An advanced accident avoidance system based on imbalance-control ensemble and deep learning fusion design
Why this work is in the frame
A frame that forgets how it found something cannot be audited. These are the routes that admitted this work.
Bibliographic record
Abstract
The concept of endorsing AI in embedded systems is growing in all sectors including the development of Accident Avoidance Systems. Although real-time road crash prediction is vital for enhancing road user safety, there has been limited focus on the analysis of real-time crash events within ensemble and deep learning fused systems. The main aim of this paper is to design an advanced Accident Avoidance System established on a deep learning and ensemble fusion strategy in order to acquire more performant crash predictions. As such, four highly optimized models for crash prediction have been designed based on the popular ensemble techniques: CatBoost, AdaBoost and Bagging and the deep learning CNN. Additionally, four categories of features, including driver inputs, vehicle kinematics, driver states and weather conditions, were measured during the execution of various driving tasks performed on a driving simulator.
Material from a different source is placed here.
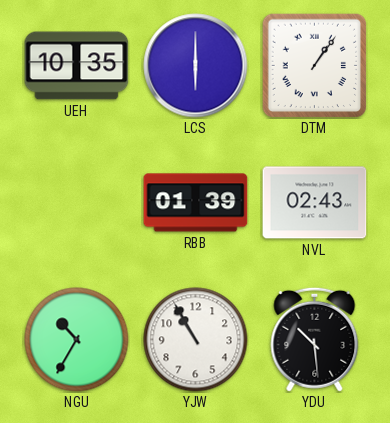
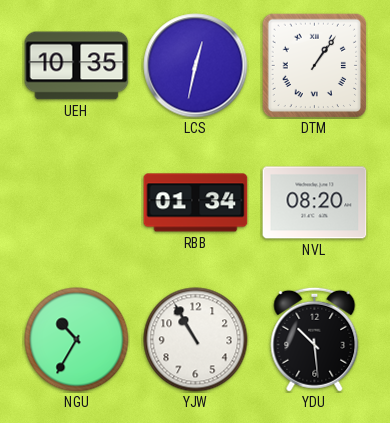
LCS: 6:00 -> 12:32
RBB: 01:39 -> 01:34
NVL: 02:43 -> 08:20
Moreover, given the infrequent nature of crash events, an imbalance-control procedure was adopted using the SMOTE and ADASYN techniques. The highest performances results have been acquired using CatBoost along with ADASYN on almost all the adopted metrics during the different weather conditions, and more than 50% of all crashes have occurred in rainy weather conditions, whereas 31% have been exhibited in fog patterns. The sensitivity analysis results indicate that the fusing all the acquired features has the highest impact on the prediction performance. To our knowledge, there has been a limited interest, if not at all, at adopting a fused ensemble deep learning system examining the real-time impact of the adopted features’ combinations on the prediction of road crashes while taking into account class imbalance. The findings provide new insights into crash prediction and emphasize the relevance of the explanatory features which can be endorsed in designing efficient Accident Avoidance Systems.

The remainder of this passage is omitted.